Drug-resistant TB

HIV funding crises fallout leaves millions at risk

 

MSF provides patients medication and care free of charge. Zimbabwe is one of the countries worst affected by theworldwide HIV/AIDS epidemic. Photo:Brendan Bannon 

JOHANNESBURG, 1 December. –  International HIV treatment donors have turned their backs on millions of people living with HIV in Southern Africa. The region hardest hit by the global HIV and Aids epidemic – ordinary South Africans who know their HIV status must stand up denounce this betrayal, says Katlehong community health activists HE-TIC (Health Training & Information Centre), Treatment Action Campaign, Doctors Without Borders (MSF) and Section27.

Today on World AIDS Day community members in Katlehong are mobilising people to know their health status by participating in a HIV testing and counselling (HTC). This vigour in taking responsibility for their lives must set example to the rest of the country and international donors who hold the key to navigating a critical crossroad in the fight against the epidemic: New scientific advances promise to finally halt and reverse the epidemic, and international political commitments have been made to  turn this science into policy. But the reality is that funding shortages now threaten to interrupt—or reverse—the progress of African nations working hard to finally get ahead of the epidemic.

MSF TB nurse Dzidzai Matemavi arrives to prepare the daily drug regimen of Comfort Chinyanga, 44 year old.  Photo:Julie Remy

On November 22 the announcement that the Global Fund to Fight AIDS, TB, and Malaria, the world’s biggest multilateral HIV programme funder, was forced the cancel new grants until 2014. The United States and European Union, who are major Global Fund donors must own up to having effectively gutted the Fund by not sticking to their funding commitments.
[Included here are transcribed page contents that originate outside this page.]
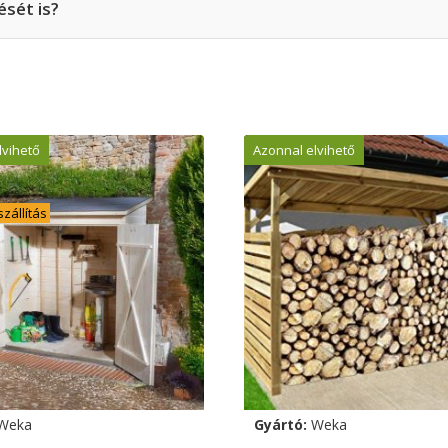
ését is?
lvihető
Azonnal elvihető
zállítás
Weka
Gyártó:
Weka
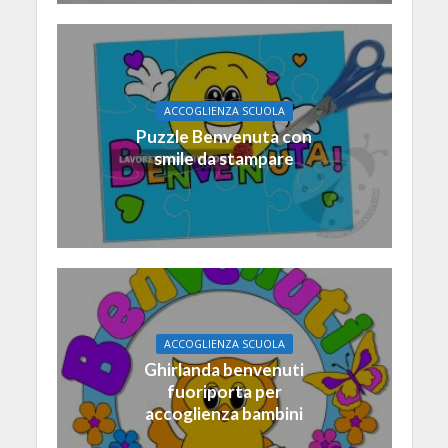
ACCOGLIENZA SCUOLA
Puzzle Benvenuta con
smile da stampare
ACCOGLIENZA SCUOLA
Ghirlanda benvenuti
fuoriporta per
accoglienza bambini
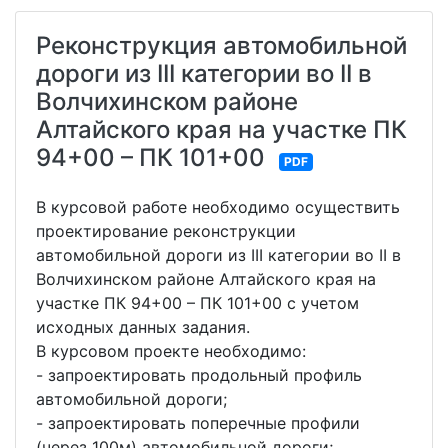
Реконструкция автомобильной
дороги из III категории во II в
Волчихинском районе
Алтайского края на участке ПК
94+00 – ПК 101+00
PDF
В курсовой работе необходимо осуществить
проектирование реконструкции
автомобильной дороги из III категории во II в
Волчихинском районе Алтайского края на
участке ПК 94+00 – ПК 101+00 с учетом
исходных данных задания.
В курсовом проекте необходимо:
- запроектировать продольный профиль
автомобильной дороги;
- запроектировать поперечные профили
(через 100м) автомобильной дороги;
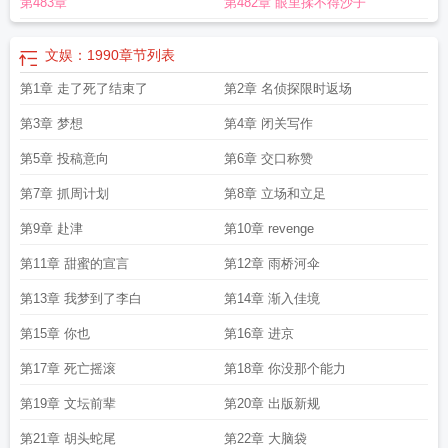
第483章
第482章 眼里揉不得沙子
文娱：1990
章节列表
第1章 走了死了结束了
第2章 名侦探限时返场
第3章 梦想
第4章 闭关写作
第5章 投稿意向
第6章 交口称赞
第7章 抓周计划
第8章 立场和立足
第9章 赴津
第10章 revenge
第11章 甜蜜的宣言
第12章 雨桥河伞
第13章 我梦到了李白
第14章 渐入佳境
第15章 你也
第16章 进京
第17章 死亡摇滚
第18章 你没那个能力
第19章 文坛前辈
第20章 出版新规
第21章 胡头蛇尾
第22章 大脑袋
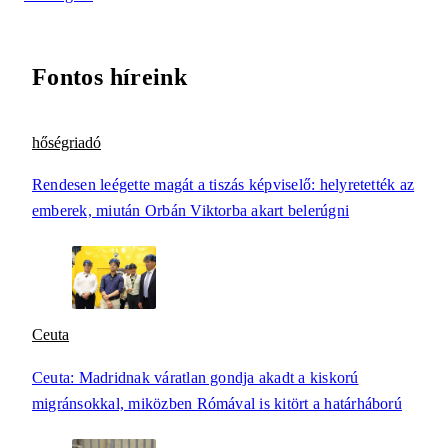
Fontos híreink
hőségriadó
Rendesen leégette magát a tiszás képviselő: helyretették az
emberek, miután Orbán Viktorba akart belerúgni
Ceuta
Ceuta: Madridnak váratlan gondja akadt a kiskorú
migránsokkal, miközben Rómával is kitört a határháború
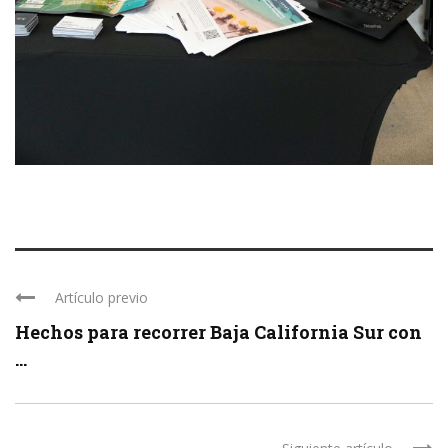
Artículo previo
Hechos para recorrer Baja California Sur con
...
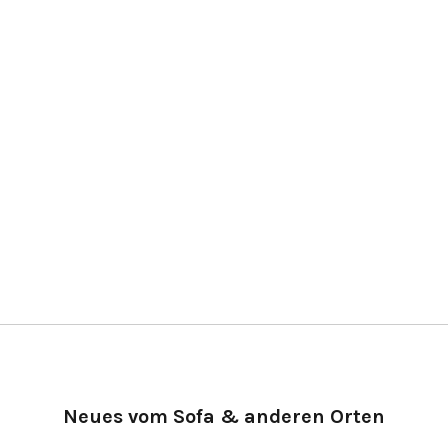
Neues vom Sofa & anderen Orten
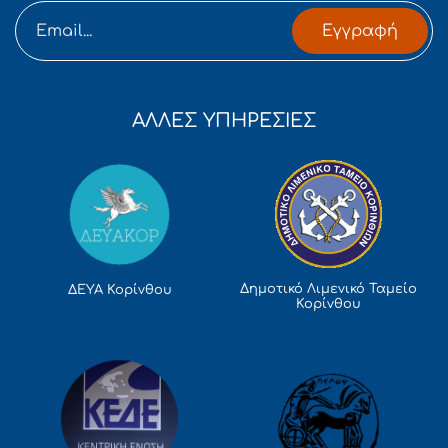
Εγγραφή
ΑΛΛΕΣ ΥΠΗΡΕΣΙΕΣ
Δημοτικό Λιμενικό Ταμείο
ΔΕΥΑ Κορίνθου
Κορίνθου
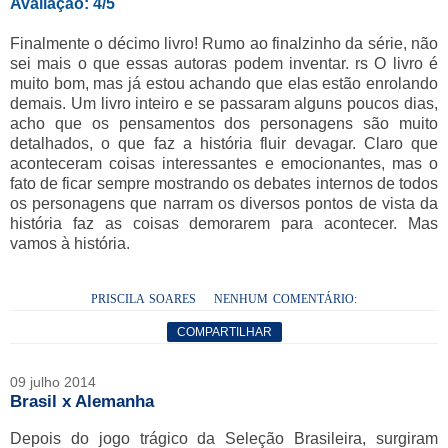
Avaliação: 4/5
Finalmente o décimo livro! Rumo ao finalzinho da série, não
sei mais o que essas autoras podem inventar. rs O livro é
muito bom, mas já estou achando que elas estão enrolando
demais. Um livro inteiro e se passaram alguns poucos dias,
acho que os pensamentos dos personagens são muito
detalhados, o que faz a história fluir devagar. Claro que
aconteceram coisas interessantes e emocionantes, mas o
fato de ficar sempre mostrando os debates internos de todos
os personagens que narram os diversos pontos de vista da
história faz as coisas demorarem para acontecer. Mas
vamos à história.
PRISCILA SOARES
NENHUM COMENTÁRIO:
COMPARTILHAR
09 julho 2014
Brasil x Alemanha
Depois do jogo trágico da Seleção Brasileira, surgiram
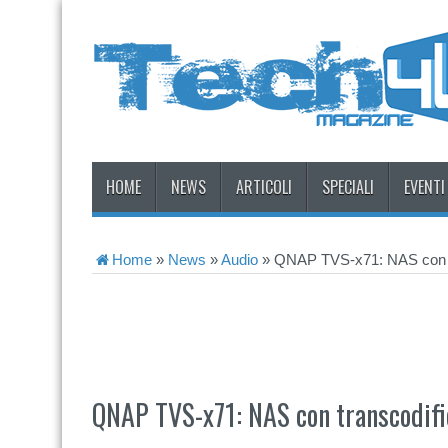
HOME
NEWS
ARTICOLI
SPECIALI
EVENTI
Home
»
News
»
Audio
»
QNAP TVS-x71: NAS con tr
QNAP TVS-x71: NAS con transcodifi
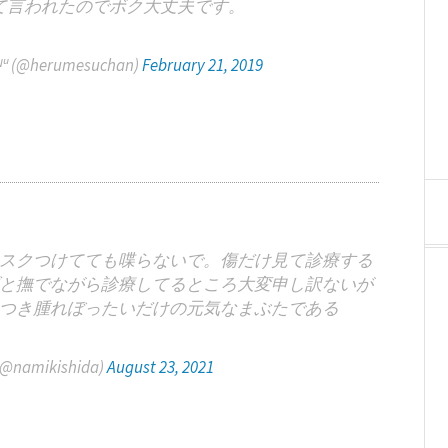
て言われたのでボク大丈夫です。
ᵃᵎᴺᵘ (@herumesuchan)
February 21, 2019
スクつけてても喋らないで。傷だけ見て診療する
と撫でながら診療してるところ大変申し訳ないが
つき腫れぼったいだけの元気なまぶたである
namikishida)
August 23, 2021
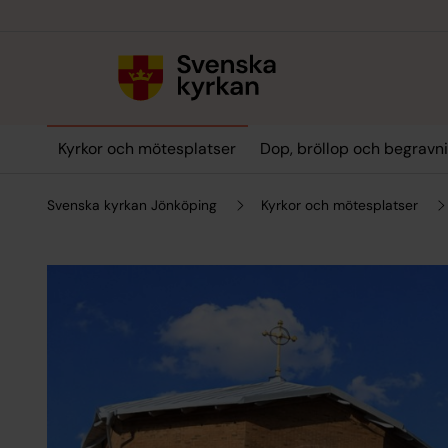
Till innehållet
Till undermeny
Kyrkor och mötesplatser
Dop, bröllop och begravn
Svenska kyrkan Jönköping
Kyrkor och mötesplatser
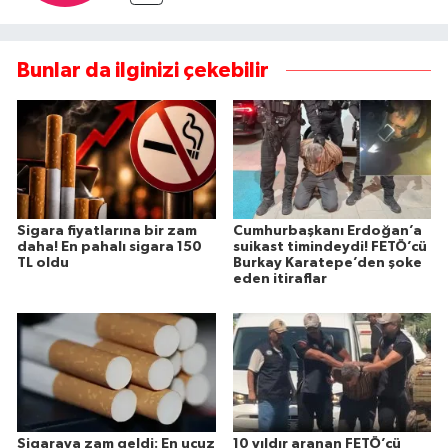
Bunlar da ilginizi çekebilir
Sigara fiyatlarına bir zam
Cumhurbaşkanı Erdoğan’a
daha! En pahalı sigara 150
suikast timindeydi! FETÖ’cü
TL oldu
Burkay Karatepe’den şoke
eden itiraflar
Sigaraya zam geldi: En ucuz
10 yıldır aranan FETÖ’cü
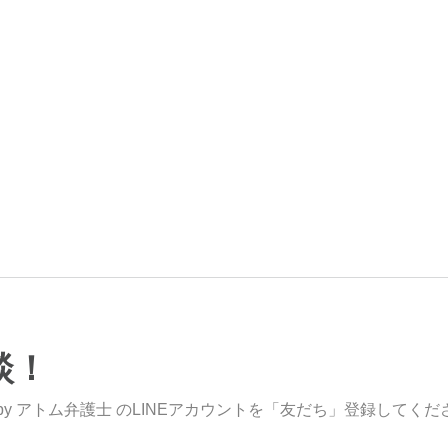
談！
y アトム弁護士 のLINEアカウントを「友だち」登録してくだ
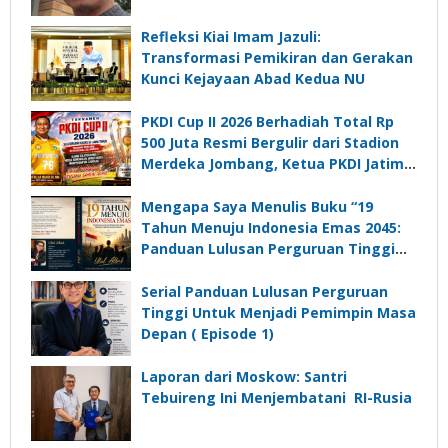
Refleksi Kiai Imam Jazuli:
Transformasi Pemikiran dan Gerakan
Kunci Kejayaan Abad Kedua NU
PKDI Cup II 2026 Berhadiah Total Rp
500 Juta Resmi Bergulir dari Stadion
Merdeka Jombang, Ketua PKDI Jatim:
Ajang Silaturrahmi dan Media
Komunikasi Kades untuk Memajukan
Mengapa Saya Menulis Buku “19
Desa
Tahun Menuju Indonesia Emas 2045:
Panduan Lulusan Perguruan Tinggi
Untuk Menjadi Pemimpin Masa
Depan”?
Serial Panduan Lulusan Perguruan
Tinggi Untuk Menjadi Pemimpin Masa
Depan ( Episode 1)
Laporan dari Moskow: Santri
Tebuireng Ini Menjembatani RI-Rusia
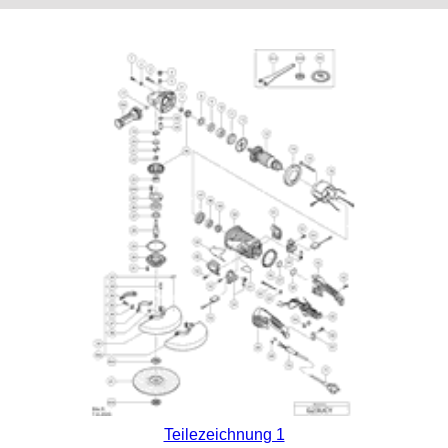
Teilezeichnung 1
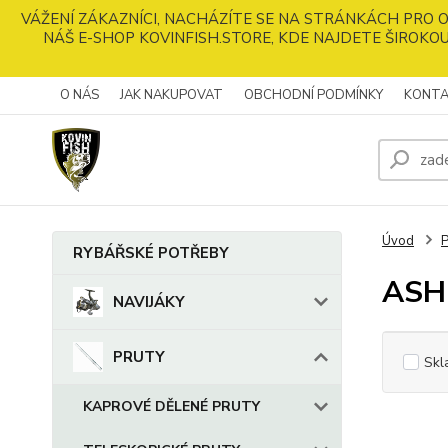
VÁŽENÍ ZÁKAZNÍCI, NACHÁZÍTE SE NA STRÁNKÁCH PRO
NÁŠ E-SHOP KOVINFISH.STORE, KDE NAJDETE ŠIROKOU
O NÁS
JAK NAKUPOVAT
OBCHODNÍ PODMÍNKY
KONTA
Úvod
RYBÁŘSKÉ POTŘEBY
ASH
NAVIJÁKY
PRUTY
Skl
KAPROVÉ DĚLENÉ PRUTY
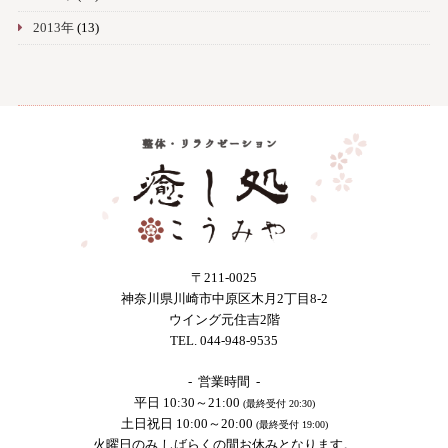
2013年
(13)
〒211-0025
神奈川県川崎市中原区木月2丁目8-2
ウイング元住吉2階
TEL. 044-948-9535
- 営業時間 -
平日 10:30～21:00
(最終受付 20:30)
土日祝日 10:00～20:00
(最終受付 19:00)
火曜日のみ しばらくの間お休みとなります。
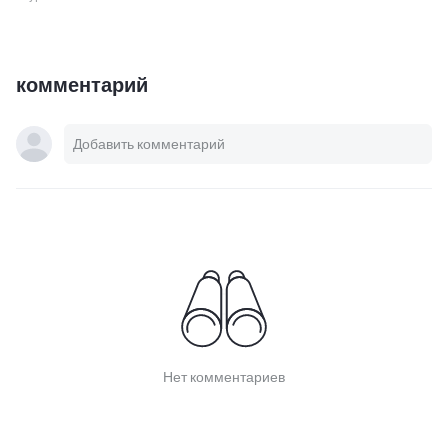
комментарий
Нет комментариев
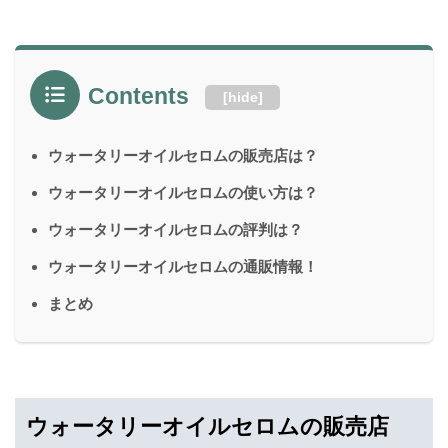
Contents
[
hide
]
ウォータリーオイルセロムの販売店は？
ウォータリーオイルセロムの使い方は？
ウォータリーオイルセロムの評判は？
ウォータリーオイルセロムの通販情報！
まとめ
ウォータリーオイルセロムの販売店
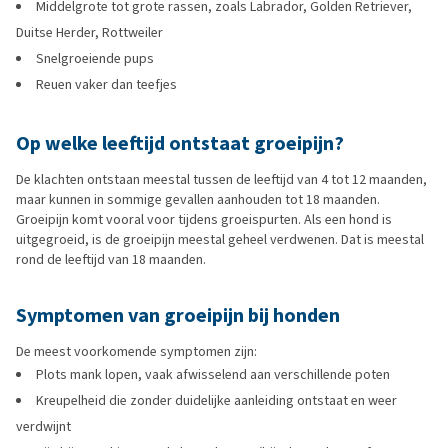
Middelgrote tot grote rassen, zoals Labrador, Golden Retriever,
Duitse Herder, Rottweiler
Snelgroeiende pups
Reuen vaker dan teefjes
Op welke leeftijd ontstaat groeipijn?
De klachten ontstaan meestal tussen de leeftijd van 4 tot 12 maanden,
maar kunnen in sommige gevallen aanhouden tot 18 maanden.
Groeipijn komt vooral voor tijdens groeispurten. Als een hond is
uitgegroeid, is de groeipijn meestal geheel verdwenen. Dat is meestal
rond de leeftijd van 18 maanden.
Symptomen van groeipijn bij honden
De meest voorkomende symptomen zijn:
Plots mank lopen, vaak afwisselend aan verschillende poten
Kreupelheid die zonder duidelijke aanleiding ontstaat en weer
verdwijnt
It means no new HIV patients will be put on ART until there is money to do so-making life a commodity with a price. While the Global Fund will try its best to keep people in programmes in Malawi, Zimbabwe, Mozambique and Swaziland on treatment, the fact that international donors have failed to meet their financial obligations means that ambitious plans by countries in Southern Africa to scale up treatment and  implement new WHO guidelines for treatment and prevention of the disease must be thrown in the dust bin. This  will mean the difference between life and death for millions.

“This very bad news for millions of people in Southern Africa who are entirely dependent on funded HIV treatment – people who answered the call of testing for HIV because they were promised treatment. For all of us to prevent the spread of HIV and save lives, we must know our status; test regularly and practice safe sex. We must go onto ARV treatment if we test HIV positive and we should not wait until we are sick to start treatment,”says  Papi Thetele of He-TIC and TAC

“Today we are telling people to test for  here in Katlehong because we know they can get treatment for free. But we have to stand up and fight for our brothers and sisters in Malawi, Mozambique, Swaziland and Zimbabwe  whose lives depend on it. International donors must find the money to fund the Global Fund.”

14.2 million people in low- and middle-income countries, mostlyin Africa,living with HIV are qualify for ART initiation, but to date only 6.6 million are receiving treatment. In most Southern African countries, over 30% of those eligible for ART do not have access to it. In some cases, such as Mozambique, up to 70% of those eligible do not have access. In these countries, funding to place new patients on treatment is not expected until 2014-2016.
 
“7.6 million people are in need of ART today. We know very well how to save their lives. Cutting funding is letting them die. This is exactly what governments of rich countries are doing by not respecting their financial commitments to the Global Fund,” says Dr. Gilles van Cutsem, MSF’s medical coordinator for South Africa and Lesotho. 

“We also know that HIV treatment is HIV prevention. Being on ART has been proven to reduce the chance of transmitting HIV by 96%. Just when science increasingly shows we can arrest the spread of HIV and stop AIDS we are told rich countries don’t see this as a priority. As doctors trying to treat people with HIV we feel like firemen whose water supply is being cut off in the face of an all consuming blaze.”

Today He-TIC, TAC, MSF and Section27 and other community organisations in Katlehong, call on the South African government and Health Minister Aaron Motsoaledi to:

  • Lead the South African Development Community in denouncing the flippant manner in which the US and EU countries have reneged on their financial obligations to the Global Fund and demand that they immediately make good on their promises.
  • Provide leadership in the struggle to ensure universal access to ART in Southern Africa  now

NOTE: As part of the World Aids Day activities in Katlehong, Keleketla Library (a Johannesburg-based media arts project) will stage a radio show to engage about 300 community members on the day’s news and critical issues regarding HIV/AIDS. The aim is to educate, entertain and mobilise the community in order to spread the word about the urgent need to test and treat HIV.